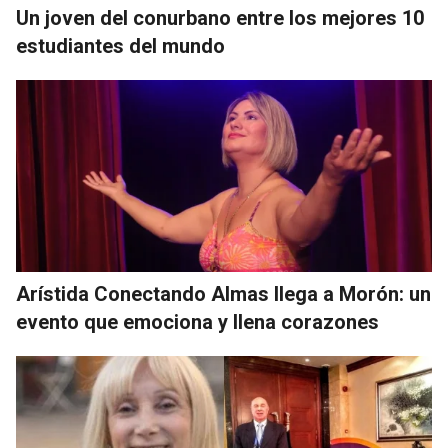
Un joven del conurbano entre los mejores 10
estudiantes del mundo
Arístida Conectando Almas llega a Morón: un
evento que emociona y llena corazones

----------

TRY IT: Give back the full listing exactly as written, only without its pictures.

SOLUTION BELOW:
Un joven del conurbano entre los mejores 10
estudiantes del mundo
Arístida Conectando Almas llega a Morón: un
evento que emociona y llena corazones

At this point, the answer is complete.